■ **Data for analysis**

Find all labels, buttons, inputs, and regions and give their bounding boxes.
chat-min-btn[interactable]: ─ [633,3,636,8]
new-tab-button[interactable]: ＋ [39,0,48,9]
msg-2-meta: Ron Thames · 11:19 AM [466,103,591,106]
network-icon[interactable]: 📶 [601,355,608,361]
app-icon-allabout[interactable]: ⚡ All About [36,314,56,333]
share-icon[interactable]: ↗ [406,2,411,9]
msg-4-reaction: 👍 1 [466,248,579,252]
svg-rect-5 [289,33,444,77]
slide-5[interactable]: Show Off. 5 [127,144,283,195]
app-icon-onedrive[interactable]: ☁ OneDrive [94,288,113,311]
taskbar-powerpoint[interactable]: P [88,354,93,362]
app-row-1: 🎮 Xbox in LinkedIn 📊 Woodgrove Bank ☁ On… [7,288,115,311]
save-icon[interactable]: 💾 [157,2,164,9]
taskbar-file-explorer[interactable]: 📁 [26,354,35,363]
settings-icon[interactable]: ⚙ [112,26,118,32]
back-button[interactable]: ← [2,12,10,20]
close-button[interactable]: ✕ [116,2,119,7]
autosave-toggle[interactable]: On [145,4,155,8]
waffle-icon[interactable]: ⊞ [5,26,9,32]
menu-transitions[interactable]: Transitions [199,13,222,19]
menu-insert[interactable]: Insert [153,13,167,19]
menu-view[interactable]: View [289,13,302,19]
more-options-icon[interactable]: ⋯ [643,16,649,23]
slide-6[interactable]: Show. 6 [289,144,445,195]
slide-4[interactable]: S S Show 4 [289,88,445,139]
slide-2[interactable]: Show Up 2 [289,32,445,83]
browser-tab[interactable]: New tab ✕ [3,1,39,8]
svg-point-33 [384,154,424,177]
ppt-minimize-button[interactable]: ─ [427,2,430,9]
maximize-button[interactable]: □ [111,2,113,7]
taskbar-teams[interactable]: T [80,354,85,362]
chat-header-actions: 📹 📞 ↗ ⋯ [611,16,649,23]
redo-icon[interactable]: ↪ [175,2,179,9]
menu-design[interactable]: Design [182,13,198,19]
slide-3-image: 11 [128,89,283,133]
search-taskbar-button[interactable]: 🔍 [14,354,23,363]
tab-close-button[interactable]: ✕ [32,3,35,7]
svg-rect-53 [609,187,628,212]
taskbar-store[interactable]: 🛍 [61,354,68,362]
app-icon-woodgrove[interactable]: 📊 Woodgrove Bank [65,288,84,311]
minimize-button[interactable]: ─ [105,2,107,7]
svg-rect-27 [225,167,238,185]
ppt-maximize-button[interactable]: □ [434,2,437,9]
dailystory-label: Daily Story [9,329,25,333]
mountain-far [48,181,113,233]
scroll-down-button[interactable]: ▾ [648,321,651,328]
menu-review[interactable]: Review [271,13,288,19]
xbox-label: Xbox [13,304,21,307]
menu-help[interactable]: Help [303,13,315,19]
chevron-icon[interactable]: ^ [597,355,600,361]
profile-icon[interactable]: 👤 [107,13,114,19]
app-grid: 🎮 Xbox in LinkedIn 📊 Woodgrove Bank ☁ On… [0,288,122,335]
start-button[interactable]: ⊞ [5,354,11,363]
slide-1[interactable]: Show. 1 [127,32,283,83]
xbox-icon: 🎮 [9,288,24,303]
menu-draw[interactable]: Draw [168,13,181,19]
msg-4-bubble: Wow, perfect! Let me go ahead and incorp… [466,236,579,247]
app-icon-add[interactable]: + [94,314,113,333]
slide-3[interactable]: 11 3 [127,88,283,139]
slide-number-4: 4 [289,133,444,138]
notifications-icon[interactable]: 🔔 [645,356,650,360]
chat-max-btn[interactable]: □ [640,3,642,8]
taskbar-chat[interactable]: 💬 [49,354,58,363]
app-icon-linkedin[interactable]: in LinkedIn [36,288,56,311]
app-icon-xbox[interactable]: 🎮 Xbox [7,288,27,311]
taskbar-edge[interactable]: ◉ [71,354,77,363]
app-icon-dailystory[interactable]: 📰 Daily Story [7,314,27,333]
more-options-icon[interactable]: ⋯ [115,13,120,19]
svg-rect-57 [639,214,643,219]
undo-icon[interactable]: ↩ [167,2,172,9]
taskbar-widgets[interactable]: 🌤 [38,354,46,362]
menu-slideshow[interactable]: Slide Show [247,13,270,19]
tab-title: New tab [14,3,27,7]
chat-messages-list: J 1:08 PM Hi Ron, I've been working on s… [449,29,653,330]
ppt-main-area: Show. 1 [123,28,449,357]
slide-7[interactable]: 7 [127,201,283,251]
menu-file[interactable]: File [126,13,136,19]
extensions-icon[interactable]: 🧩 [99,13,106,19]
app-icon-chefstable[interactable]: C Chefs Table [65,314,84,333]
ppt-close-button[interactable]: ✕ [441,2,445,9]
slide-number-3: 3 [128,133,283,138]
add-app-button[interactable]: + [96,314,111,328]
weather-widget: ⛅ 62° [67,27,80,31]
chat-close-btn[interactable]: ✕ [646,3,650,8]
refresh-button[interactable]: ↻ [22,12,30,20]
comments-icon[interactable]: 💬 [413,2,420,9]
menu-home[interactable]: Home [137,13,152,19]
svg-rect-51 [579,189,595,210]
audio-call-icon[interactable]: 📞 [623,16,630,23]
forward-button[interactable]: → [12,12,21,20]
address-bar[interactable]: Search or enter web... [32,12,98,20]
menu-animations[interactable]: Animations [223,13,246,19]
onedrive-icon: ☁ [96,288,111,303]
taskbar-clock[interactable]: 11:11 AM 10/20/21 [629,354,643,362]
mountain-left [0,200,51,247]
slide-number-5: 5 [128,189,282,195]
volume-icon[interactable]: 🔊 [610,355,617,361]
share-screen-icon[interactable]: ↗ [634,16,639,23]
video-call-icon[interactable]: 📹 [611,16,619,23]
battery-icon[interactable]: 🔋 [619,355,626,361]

■ **Directions**
Copy the entire listing above, line for line, exactly.

■ **Result**
Find all labels, buttons, inputs, and regions and give their bounding boxes.
chat-min-btn[interactable]: ─ [633,3,636,8]
new-tab-button[interactable]: ＋ [39,0,48,9]
msg-2-meta: Ron Thames · 11:19 AM [466,103,591,106]
network-icon[interactable]: 📶 [601,355,608,361]
app-icon-allabout[interactable]: ⚡ All About [36,314,56,333]
share-icon[interactable]: ↗ [406,2,411,9]
msg-4-reaction: 👍 1 [466,248,579,252]
svg-rect-5 [289,33,444,77]
slide-5[interactable]: Show Off. 5 [127,144,283,195]
app-icon-onedrive[interactable]: ☁ OneDrive [94,288,113,311]
taskbar-powerpoint[interactable]: P [88,354,93,362]
app-row-1: 🎮 Xbox in LinkedIn 📊 Woodgrove Bank ☁ On… [7,288,115,311]
save-icon[interactable]: 💾 [157,2,164,9]
taskbar-file-explorer[interactable]: 📁 [26,354,35,363]
settings-icon[interactable]: ⚙ [112,26,118,32]
back-button[interactable]: ← [2,12,10,20]
close-button[interactable]: ✕ [116,2,119,7]
autosave-toggle[interactable]: On [145,4,155,8]
waffle-icon[interactable]: ⊞ [5,26,9,32]
menu-transitions[interactable]: Transitions [199,13,222,19]
menu-insert[interactable]: Insert [153,13,167,19]
menu-view[interactable]: View [289,13,302,19]
more-options-icon[interactable]: ⋯ [643,16,649,23]
slide-6[interactable]: Show. 6 [289,144,445,195]
slide-4[interactable]: S S Show 4 [289,88,445,139]
slide-2[interactable]: Show Up 2 [289,32,445,83]
browser-tab[interactable]: New tab ✕ [3,1,39,8]
svg-point-33 [384,154,424,177]
ppt-minimize-button[interactable]: ─ [427,2,430,9]
maximize-button[interactable]: □ [111,2,113,7]
taskbar-teams[interactable]: T [80,354,85,362]
chat-header-actions: 📹 📞 ↗ ⋯ [611,16,649,23]
redo-icon[interactable]: ↪ [175,2,179,9]
menu-design[interactable]: Design [182,13,198,19]
slide-3-image: 11 [128,89,283,133]
search-taskbar-button[interactable]: 🔍 [14,354,23,363]
tab-close-button[interactable]: ✕ [32,3,35,7]
svg-rect-53 [609,187,628,212]
taskbar-store[interactable]: 🛍 [61,354,68,362]
app-icon-woodgrove[interactable]: 📊 Woodgrove Bank [65,288,84,311]
minimize-button[interactable]: ─ [105,2,107,7]
svg-rect-27 [225,167,238,185]
ppt-maximize-button[interactable]: □ [434,2,437,9]
dailystory-label: Daily Story [9,329,25,333]
mountain-far [48,181,113,233]
scroll-down-button[interactable]: ▾ [648,321,651,328]
menu-review[interactable]: Review [271,13,288,19]
xbox-label: Xbox [13,304,21,307]
menu-help[interactable]: Help [303,13,315,19]
chevron-icon[interactable]: ^ [597,355,600,361]
profile-icon[interactable]: 👤 [107,13,114,19]
app-grid: 🎮 Xbox in LinkedIn 📊 Woodgrove Bank ☁ On… [0,288,122,335]
start-button[interactable]: ⊞ [5,354,11,363]
slide-1[interactable]: Show. 1 [127,32,283,83]
xbox-icon: 🎮 [9,288,24,303]
menu-draw[interactable]: Draw [168,13,181,19]
msg-4-bubble: Wow, perfect! Let me go ahead and incorp… [466,236,579,247]
app-icon-add[interactable]: + [94,314,113,333]
slide-3[interactable]: 11 3 [127,88,283,139]
slide-number-4: 4 [289,133,444,138]
notifications-icon[interactable]: 🔔 [645,356,650,360]
chat-max-btn[interactable]: □ [640,3,642,8]
taskbar-chat[interactable]: 💬 [49,354,58,363]
app-icon-linkedin[interactable]: in LinkedIn [36,288,56,311]
app-icon-xbox[interactable]: 🎮 Xbox [7,288,27,311]
taskbar-edge[interactable]: ◉ [71,354,77,363]
app-icon-dailystory[interactable]: 📰 Daily Story [7,314,27,333]
more-options-icon[interactable]: ⋯ [115,13,120,19]
svg-rect-57 [639,214,643,219]
undo-icon[interactable]: ↩ [167,2,172,9]
taskbar-widgets[interactable]: 🌤 [38,354,46,362]
menu-slideshow[interactable]: Slide Show [247,13,270,19]
tab-title: New tab [14,3,27,7]
chat-messages-list: J 1:08 PM Hi Ron, I've been working on s… [449,29,653,330]
ppt-main-area: Show. 1 [123,28,449,357]
slide-7[interactable]: 7 [127,201,283,251]
menu-file[interactable]: File [126,13,136,19]
extensions-icon[interactable]: 🧩 [99,13,106,19]
app-icon-chefstable[interactable]: C Chefs Table [65,314,84,333]
ppt-close-button[interactable]: ✕ [441,2,445,9]
slide-number-3: 3 [128,133,283,138]
add-app-button[interactable]: + [96,314,111,328]
weather-widget: ⛅ 62° [67,27,80,31]
chat-close-btn[interactable]: ✕ [646,3,650,8]
refresh-button[interactable]: ↻ [22,12,30,20]
comments-icon[interactable]: 💬 [413,2,420,9]
menu-home[interactable]: Home [137,13,152,19]
svg-rect-51 [579,189,595,210]
audio-call-icon[interactable]: 📞 [623,16,630,23]
forward-button[interactable]: → [12,12,21,20]
address-bar[interactable]: Search or enter web... [32,12,98,20]
menu-animations[interactable]: Animations [223,13,246,19]
onedrive-icon: ☁ [96,288,111,303]
taskbar-clock[interactable]: 11:11 AM 10/20/21 [629,354,643,362]
mountain-left [0,200,51,247]
slide-number-5: 5 [128,189,282,195]
volume-icon[interactable]: 🔊 [610,355,617,361]
share-screen-icon[interactable]: ↗ [634,16,639,23]
video-call-icon[interactable]: 📹 [611,16,619,23]
battery-icon[interactable]: 🔋 [619,355,626,361]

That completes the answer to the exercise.